Klasztor Karmelitów Bosych znajduje się w Dolinie Eliaszówki na stoku wzgórza o wysokości 430m. n.p.m. w podwórzu klasztoru znajduje się studnia wykuta w litej skale a nam udało się zrobić jej zdjęcie pomimo tego że jest na terenie zamkniętym. Wykorzystaliśmy moment gdy wynoszono coś z klasztoru i pozostawiono na moment otwartą bramę. Przed kościołem znajduje się grota z pomnikiem Eliasza oraz źródełko w kształcie serca i rzeźbą kruka. Jeszcze tylko spacer po ścieżkach klasztornych i podziwianie rozpościerających się przed nami widoków. Można tak w nieskończoność, ale czas wracać do pracy, miejsc do odwiedzenia jeszcze sporo a czasu jak zwykle za mało, więc w drogę.

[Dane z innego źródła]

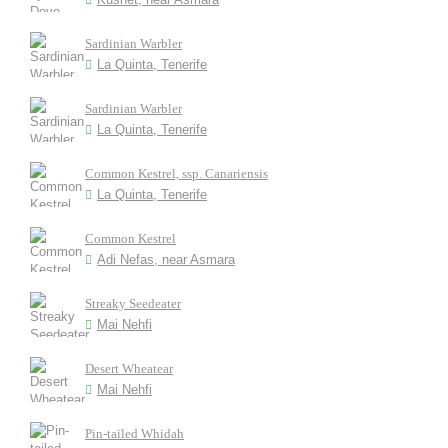
Sardinian Warbler
La Quinta, Tenerife
Sardinian Warbler
La Quinta, Tenerife
Common Kestrel, ssp. Canariensis
La Quinta, Tenerife
Common Kestrel
Adi Nefas, near Asmara
Streaky Seedeater
Mai Nehfi
Desert Wheatear
Mai Nehfi
Pin-tailed Whidah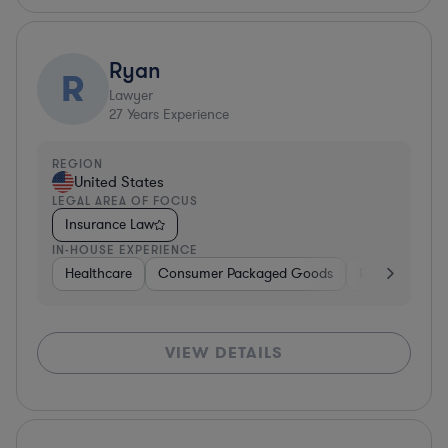
Ryan
R
Lawyer
27
Years Experience
REGION
United States
LEGAL AREA OF FOCUS
Insurance Law
IN-HOUSE EXPERIENCE
Healthcare
Consumer Packaged Goods
Pharma & Bio
VIEW DETAILS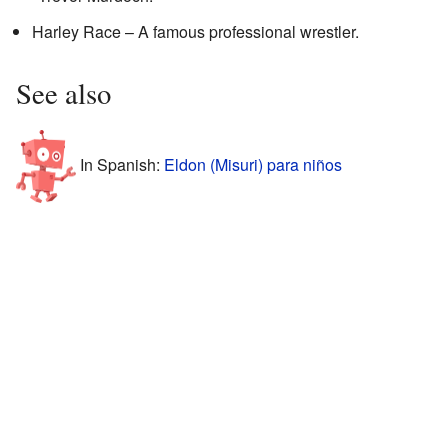
Harley Race – A famous professional wrestler.
See also
In Spanish:
Eldon (Misuri) para niños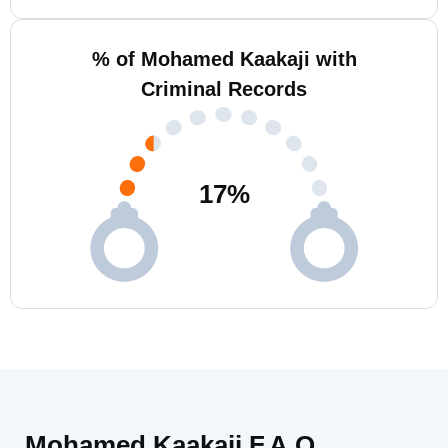
% of Mohamed Kaakaji with
Criminal Records
17
%
Mohamed Kaakaji F.A.Q.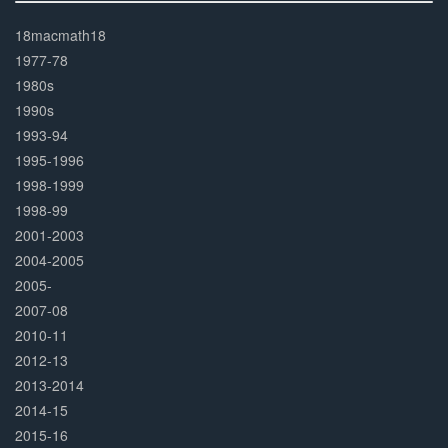
30%
Complete
18macmath18
1977-78
1980s
1990s
1993-94
1995-1996
1998-1999
1998-99
2001-2003
2004-2005
2005-
2007-08
2010-11
2012-13
2013-2014
2014-15
2015-16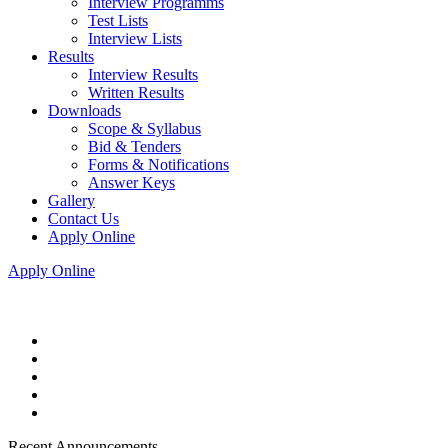
Interview Programms
Test Lists
Interview Lists
Results
Interview Results
Written Results
Downloads
Scope & Syllabus
Bid & Tenders
Forms & Notifications
Answer Keys
Gallery
Contact Us
Apply Online
Apply Online
Recent Announcements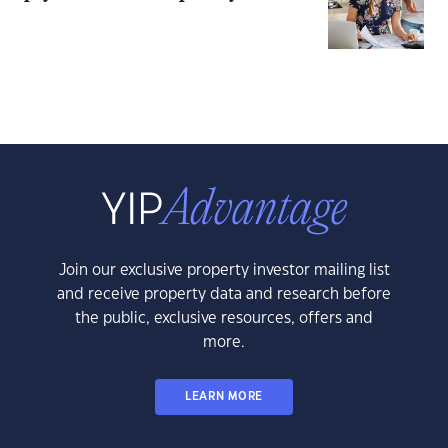
Join our exclusive property investor mailing list
and receive property data and research before
the public, exclusive resources, offers and
more.
LEARN MORE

Spokojnie dojeżdżamy do Krzeszowic gdzie znajduje się największy i najpiękniejszy kościół neogotycki w Polsce. Fasada z piaskowca i wielka szklana rozeta sprawia, że mamy wrażenie oglądania kościoła we Francji. Kilka minut przerwy pozwala rozejrzeć się po zadbanym parku miejskim. Jeżeli ktoś myślał, że pojedziemy teraz bezpośrednio do zamku w Rudnie, to był w błędzie. Marudny Marian wymyślił jeszcze odbicie na wschód do Bramy Zwierzynieckiej. Bramy która była wejściem do lasu w którym rodzina Potockich urządzała polowania nie rozczarowała i wszyscy ochoczo stanęli do grupowego zdjęcia z bramą w tle. Teraz już pozostała tylko spokojna jazda po górkach do zamku w Rudnie i oczywiście lekki podjazd pod zamek. Lekki bo wszyscy podjechali lub podeszli nawet Lucjan który miał dość tych ruin czyli generalnie zamek zdobyty. Niestety zamek Tenczyn jest niedostępny dla turystów. Słońce paliło niemiłosiernie i odebrało chęć do dalszej jazdy części naszej ekipy. Zostały nawet przeprowadzone rozmowy z panią bufetową z knajpki pod zamkiem o ewentualnym noclegu i udostępnieniu prysznica o którym już wszyscy marzyli. Pani bufetowa nawet by chciała ale i bała się. Jej niezdecydowanie i moje obietnice, że tym razem planowany nocleg jest pewien i będzie prysznic zdecydowały o tym, że jedziemy do Alwerni. Jak nie będzie to chyba mnie powieszą!. Alwernia nie rozczarowała. Dobre jedzenie, zakupy w pobliskim markecie i wjazd do ośrodka Skowronek.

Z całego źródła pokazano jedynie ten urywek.